I sit here because I don't want to be alone. It's not that I'm lonely, I just don't want to be alone. I sit here and look at every girl that walks by. I imagine what life would be like with them. I get attached without ever saying a word. And why? Because I'm scared? Because I'm not ready? Because I'm working on me? But being ready seems like a concept to me, not a place. I know I need to work on myself, but even if I get better I worry I will still fundamentally be unready. How do I conquer this? I want affection. I want touch. I want closeness. I want security. I want a best friend. I want a partner in crime. I want someone to love. You aren't real. You're a concept I apply to any pretty girl that walks by. It's not about her, it's about what I want from her. How do I find her? She isn't at my house. She's out there somewhere.
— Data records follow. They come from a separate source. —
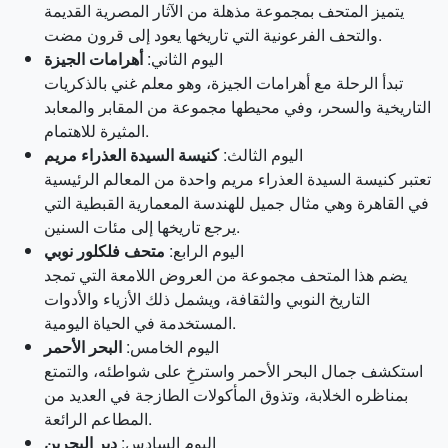
يتميز المتحف بمجموعة مذهلة من الآثار المصرية القديمة
والتحف الفرعونية التي تاريخها يعود إلى قرون مضت.
اليوم الثاني:
أهرامات الجيزة
تبدأ الرحلة مع أهرامات الجيزة، وهو معلم غني بالذكريات
التاريخية والسحر، وفي محيطها مجموعة من المقابر والمعابد
المثيرة للاهتمام.
اليوم الثالث:
كنيسة السيدة العذراء مريم
تعتبر كنيسة السيدة العذراء مريم واحدة من المعالم الرئيسية
في القاهرة وهي مثال جميل للهندسة المعمارية القبطية التي
يرجع تاريخها إلى مئات السنين.
اليوم الرابع:
متحف فلكلور نوبي
يضم هذا المتحف مجموعة من العروض اللامعة التي تمجد
التاريخ النوبي والثقافة، ويشمل ذلك الأزياء والأدوات
المستخدمة في الحياة اليومية.
اليوم الخامس:
البحر الأحمر
استكشف جمال البحر الأحمر واسترخِ على شواطئه، والتمتع
بمناظره الخلابة، وتذوق المأكولات الطازجة في العديد من
المطاعم الرائعة.
اليوم السادس:
دير البحرين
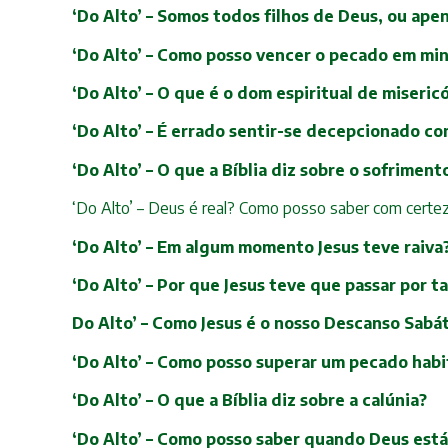
‘Do Alto’ – Somos todos filhos de Deus, ou apen
‘Do Alto’ – Como posso vencer o pecado em min
‘Do Alto’ – O que é o dom espiritual de miseric
‘Do Alto’ – É errado sentir-se decepcionado c
‘Do Alto’ – O que a Bíblia diz sobre o sofriment
‘Do Alto’ – Deus é real? Como posso saber com certe
‘Do Alto’ – Em algum momento Jesus teve raiva
‘Do Alto’ – Por que Jesus teve que passar por 
Do Alto’ – Como Jesus é o nosso Descanso Sabá
‘Do Alto’ – Como posso superar um pecado habi
‘Do Alto’ – O que a Bíblia diz sobre a calúnia?
‘Do Alto’ – Como posso saber quando Deus está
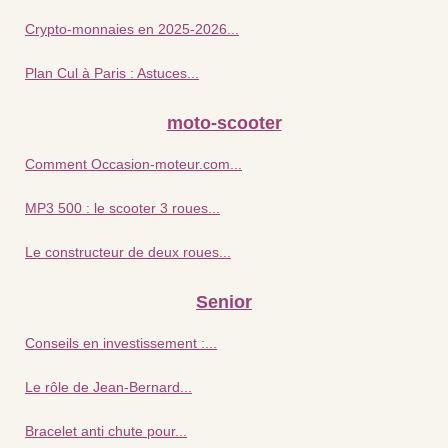
Crypto-monnaies en 2025-2026...
Plan Cul à Paris : Astuces...
moto-scooter
Comment Occasion-moteur.com...
MP3 500 : le scooter 3 roues...
Le constructeur de deux roues...
Senior
Conseils en investissement :...
Le rôle de Jean-Bernard...
Bracelet anti chute pour...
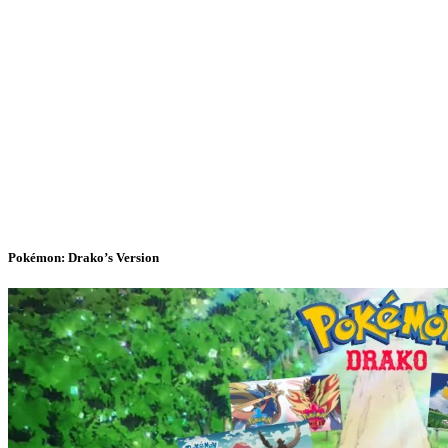
Pokémon: Drako’s Version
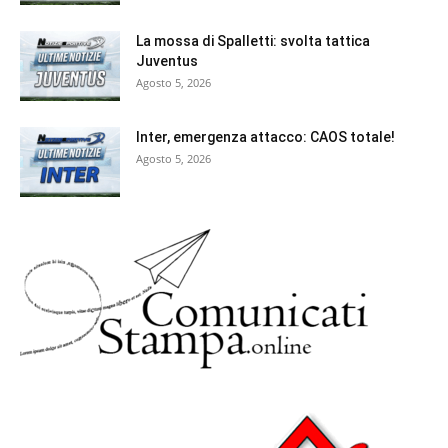
La mossa di Spalletti: svolta tattica
Juventus
Agosto 5, 2026
Inter, emergenza attacco: CAOS totale!
Agosto 5, 2026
Smiling, crying, loving life, having her heart broken, with her own story to tell. I don't believe in soulmates, but she is out there somewhere whoever she is. I don't know where, I don't know when, I don't even know if I'll find her one day. But she isn't at home. The only thing at home is my own thoughts. Isolation. Spiraling. And so I go to coffee and I look for her. She's the girl with the piercing eyes that asked me to watch her stuff as she ran to the bathroom. She's the girl with the dragon tattoo on her back that I look at as she hands people her coffee. She is a concept. She is love. She is warmth. She is purpose. She is life. She isn't real. But she's out there somewhere.
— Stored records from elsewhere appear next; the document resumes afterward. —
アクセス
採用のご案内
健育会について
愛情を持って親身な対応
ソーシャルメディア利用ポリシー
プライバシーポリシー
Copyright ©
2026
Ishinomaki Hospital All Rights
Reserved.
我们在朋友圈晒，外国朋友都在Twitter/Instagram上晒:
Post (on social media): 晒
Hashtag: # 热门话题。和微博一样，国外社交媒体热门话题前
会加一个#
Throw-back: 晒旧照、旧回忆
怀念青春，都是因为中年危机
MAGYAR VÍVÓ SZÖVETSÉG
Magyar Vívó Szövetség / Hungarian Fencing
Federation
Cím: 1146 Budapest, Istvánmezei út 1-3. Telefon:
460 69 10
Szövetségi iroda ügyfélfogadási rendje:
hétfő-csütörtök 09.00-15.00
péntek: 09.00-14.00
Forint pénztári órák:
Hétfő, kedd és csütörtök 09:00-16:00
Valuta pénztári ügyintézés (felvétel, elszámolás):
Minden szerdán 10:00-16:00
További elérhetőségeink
People "date themselves". I think it's a healthy thing to do. I think I can do it, but I think it still requires me to live life. I want friends. I want to do things with people, experience things, just live. It's so fulfilling to even chit chat with someone for 15 seconds at the coffee shop if something comes up. It just feels real. It's just something. I want something. I want to connect in general. I think if I made more friends somehow, got involved in things, went out and did stuff, was invited places, etc it would be really good for me. It would help fill that hole I feel that makes me so desperate for someone. For this concept of someone. I'm hoping maybe Cass can be that. She seems interesting and genuine and I'd like to be friends with her. I need friends. That's it. Nothing more. I want a social circle. I want diversity or else I'll become completely dependent on whoever I end up with one day. My social life will be their social life. My fun will be their fun. I'll live through them because that's the only way I could feel anything real. My happiness will be external and not internal. And then it'll fail.
What progress have I made? Where do I stand as I write this?
There's probably more, I know there is. All of these things are objectively progress, but why doesn't it feel like progress?
I don't want the pressure of this world. The societal expectations. It's like how CEOs loved to be dominated. It's so exhausting always having to be the one to pursue. I just feel frozen. It's not like I'm unattractive or I'm not funny or can't talk to people. I guess I lack confidence? That doesn't feel right though. I don't know. It's more self defeat than a lack of confidence I think. I see someone beautiful and immediately in the blink of an eye go through all of the reasons it would fail or why I'm not ready or why I'm not good enough. And I think that's different than an explicit lack of confidence. It all stems back to the expectations and pressure I put on myself. I'm not ready, I'm too sick, I'm so hot and cold. She is all I want, but she is just a concept that I'm not ready to make real yet.